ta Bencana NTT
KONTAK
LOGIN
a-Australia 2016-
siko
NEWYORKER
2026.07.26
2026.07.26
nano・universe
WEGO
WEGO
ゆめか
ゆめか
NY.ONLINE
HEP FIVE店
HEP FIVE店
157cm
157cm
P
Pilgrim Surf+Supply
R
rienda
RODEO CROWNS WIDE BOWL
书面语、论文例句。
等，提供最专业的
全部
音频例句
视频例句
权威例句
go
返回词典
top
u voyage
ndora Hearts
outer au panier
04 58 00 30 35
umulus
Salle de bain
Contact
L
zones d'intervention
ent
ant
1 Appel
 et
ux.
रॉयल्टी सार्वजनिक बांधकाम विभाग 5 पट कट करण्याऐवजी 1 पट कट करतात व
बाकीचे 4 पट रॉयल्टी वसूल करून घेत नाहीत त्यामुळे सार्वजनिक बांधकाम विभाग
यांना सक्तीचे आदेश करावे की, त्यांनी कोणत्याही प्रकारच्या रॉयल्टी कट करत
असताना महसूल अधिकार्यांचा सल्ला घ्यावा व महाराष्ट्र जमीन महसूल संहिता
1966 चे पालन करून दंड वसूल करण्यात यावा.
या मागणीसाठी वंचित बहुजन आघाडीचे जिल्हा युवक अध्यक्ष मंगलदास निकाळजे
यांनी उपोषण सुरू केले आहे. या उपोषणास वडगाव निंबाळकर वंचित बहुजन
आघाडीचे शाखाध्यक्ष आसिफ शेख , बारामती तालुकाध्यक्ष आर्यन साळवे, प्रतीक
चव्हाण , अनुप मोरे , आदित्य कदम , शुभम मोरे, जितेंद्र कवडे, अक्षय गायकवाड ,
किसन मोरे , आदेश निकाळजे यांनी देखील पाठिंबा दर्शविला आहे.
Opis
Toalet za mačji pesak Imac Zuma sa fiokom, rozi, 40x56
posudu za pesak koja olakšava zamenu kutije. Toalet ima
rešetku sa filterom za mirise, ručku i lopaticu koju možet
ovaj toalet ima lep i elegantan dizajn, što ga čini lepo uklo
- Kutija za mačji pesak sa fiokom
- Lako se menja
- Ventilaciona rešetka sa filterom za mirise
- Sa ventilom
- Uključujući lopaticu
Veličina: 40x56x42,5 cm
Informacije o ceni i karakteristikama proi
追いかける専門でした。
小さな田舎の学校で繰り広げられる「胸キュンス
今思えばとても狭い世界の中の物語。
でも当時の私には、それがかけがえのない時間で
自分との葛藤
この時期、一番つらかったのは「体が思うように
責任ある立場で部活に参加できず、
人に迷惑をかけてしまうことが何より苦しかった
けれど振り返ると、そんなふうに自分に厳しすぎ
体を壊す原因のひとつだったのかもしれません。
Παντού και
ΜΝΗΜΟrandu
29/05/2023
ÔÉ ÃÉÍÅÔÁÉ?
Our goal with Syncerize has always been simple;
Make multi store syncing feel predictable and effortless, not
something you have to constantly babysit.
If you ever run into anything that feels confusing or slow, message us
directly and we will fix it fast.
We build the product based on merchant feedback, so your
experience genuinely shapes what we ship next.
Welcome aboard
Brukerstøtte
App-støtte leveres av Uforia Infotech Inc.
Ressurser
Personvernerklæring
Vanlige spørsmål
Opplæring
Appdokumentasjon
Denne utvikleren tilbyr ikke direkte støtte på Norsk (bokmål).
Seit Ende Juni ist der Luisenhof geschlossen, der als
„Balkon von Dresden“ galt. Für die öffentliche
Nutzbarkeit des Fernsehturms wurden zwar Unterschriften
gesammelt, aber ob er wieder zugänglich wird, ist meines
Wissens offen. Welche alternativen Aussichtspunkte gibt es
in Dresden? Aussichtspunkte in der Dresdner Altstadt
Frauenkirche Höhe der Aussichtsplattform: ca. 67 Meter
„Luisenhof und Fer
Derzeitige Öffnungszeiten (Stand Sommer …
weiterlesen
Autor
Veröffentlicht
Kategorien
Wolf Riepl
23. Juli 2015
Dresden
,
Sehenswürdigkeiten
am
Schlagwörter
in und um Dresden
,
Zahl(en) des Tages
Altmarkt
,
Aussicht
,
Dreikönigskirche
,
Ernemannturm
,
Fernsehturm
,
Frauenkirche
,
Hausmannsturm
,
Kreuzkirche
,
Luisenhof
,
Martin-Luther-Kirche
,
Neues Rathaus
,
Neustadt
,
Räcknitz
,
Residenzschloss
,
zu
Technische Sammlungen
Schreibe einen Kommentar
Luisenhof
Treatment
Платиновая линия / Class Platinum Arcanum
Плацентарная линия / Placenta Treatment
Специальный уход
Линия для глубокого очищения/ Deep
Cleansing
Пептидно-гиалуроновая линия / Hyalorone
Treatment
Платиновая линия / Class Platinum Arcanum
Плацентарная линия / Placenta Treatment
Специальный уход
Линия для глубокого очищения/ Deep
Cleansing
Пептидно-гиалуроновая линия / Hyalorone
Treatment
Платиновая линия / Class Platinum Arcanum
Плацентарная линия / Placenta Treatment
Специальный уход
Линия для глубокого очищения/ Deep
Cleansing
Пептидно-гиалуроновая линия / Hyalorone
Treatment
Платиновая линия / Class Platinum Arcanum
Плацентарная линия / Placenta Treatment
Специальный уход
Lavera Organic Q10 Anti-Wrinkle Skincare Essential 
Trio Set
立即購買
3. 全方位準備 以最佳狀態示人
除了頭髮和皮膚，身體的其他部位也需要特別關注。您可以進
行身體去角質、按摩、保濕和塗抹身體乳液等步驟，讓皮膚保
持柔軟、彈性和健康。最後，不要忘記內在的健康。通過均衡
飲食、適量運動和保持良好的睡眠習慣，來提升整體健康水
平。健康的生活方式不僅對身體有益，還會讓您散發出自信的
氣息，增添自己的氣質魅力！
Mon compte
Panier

· · · · · · ·

*Exercise aim:* Reproduce all lines from the records above that include the word "pesak".

*Output of the exercise:*
Toalet za mačji pesak Imac Zuma sa fiokom, rozi, 40x56
posudu za pesak koja olakšava zamenu kutije. Toalet ima
- Kutija za mačji pesak sa fiokom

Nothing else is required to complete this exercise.